Thursday, July 9, 2020

Elizabeth Letts



Hollywood, 1938: As soon as she learns that M-G-M is adapting her late husband’s masterpiece for the screen, seventy-seven-year-old Maud Gage Baum sets about trying to finagle her way onto the set. Nineteen years after Frank’s passing, Maud is the only person who can help the producers stay true to the spirit of the book—because she’s the only one left who knows its secrets. But the moment she hears Judy Garland rehearsing the first notes of “Over the Rainbow,” Maud recognizes the yearning that defined her own life story, from her youth as a suffragette’s daughter to her coming of age as one of the first women in the Ivy League, from her blossoming romance with Frank to the hardscrabble prairie years that inspired The Wonderful Wizard of Oz. Judy reminds Maud of a young girl she cared for and tried to help in South Dakota, a dreamer who never got her happy ending. Now, with the young actress under pressure from the studio as well as her ambitious stage mother, Maud resolves to protect her—the way she tried so hard to protect the real Dorothy. The author of two New York Times bestselling nonfiction books, The Eighty-Dollar Champion and The Perfect Horse, Elizabeth Letts is a master at discovering and researching a rich historical story and transforming it into a page-turner. FINDING DOROTHY is the result of Letts’s journey into the amazing lives of Frank and Maud Baum.

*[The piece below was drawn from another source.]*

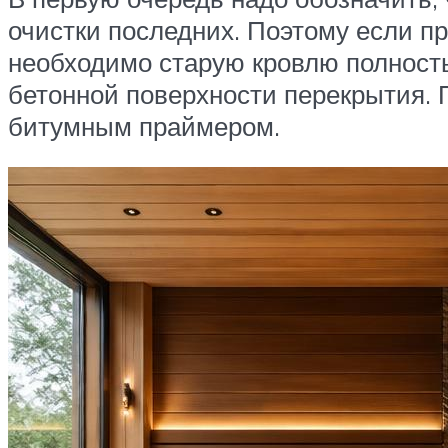
очистки последних. Поэтому если пр
необходимо старую кровлю полност
бетонной поверхности перекрытия.
битумным праймером.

Written as fiction but based closely on the truth, Elizabeth Letts’s new book tells a story of love, loss, inspiration, and perseverance, set in America’s heartland. On audio the book is narrated by the author and Ann Marie Lee.

  1. Jonathan Lowe) The book CIRCE by won an award this year as Best Fantasy, and on audio was chosen as a Best Audiobook of the Year, read by Perdita Weeks. What gave you the idea to mingle fiction and non-fiction to create a novel about The Wizard of Oz?
Elizabeth Letts) I was first drawn to the story behind The Wonderful Wizard of Oz when I was reading the book aloud to my son and I wondered about the author, L. Frank Baum and why his characters were so much better known than the man himself.  With a quick bit of research, I discovered that Frank’s mother-in-law was a prominent advocate for the rights of women—which made me see Baum’s strong female characters in a whole new light. But I didn’t realize I had a story to tell until I discovered that his widow, Maud, was still alive during the filming of the Hollywood movie. I found a picture of Maud on the set with Judy Garland and I wanted to know what happened when they met—as a non-fiction writer, I believe in grounding my work in historical fact, but to get to the emotional heart of a story, fiction has the edge. In writing this book, I took my inspiration from Frank Baum himself. He believed that only a thin veil separated us from other worlds. In Finding Dorothy, I tried to push aside that veil and live in the world that Frank and Maud inhabited—to unveil them as they actually were, before The Wonderful Wizard of Oz whirled them into the spotlight. Circe is a fabulous book by the way! I think it much deserved its honors.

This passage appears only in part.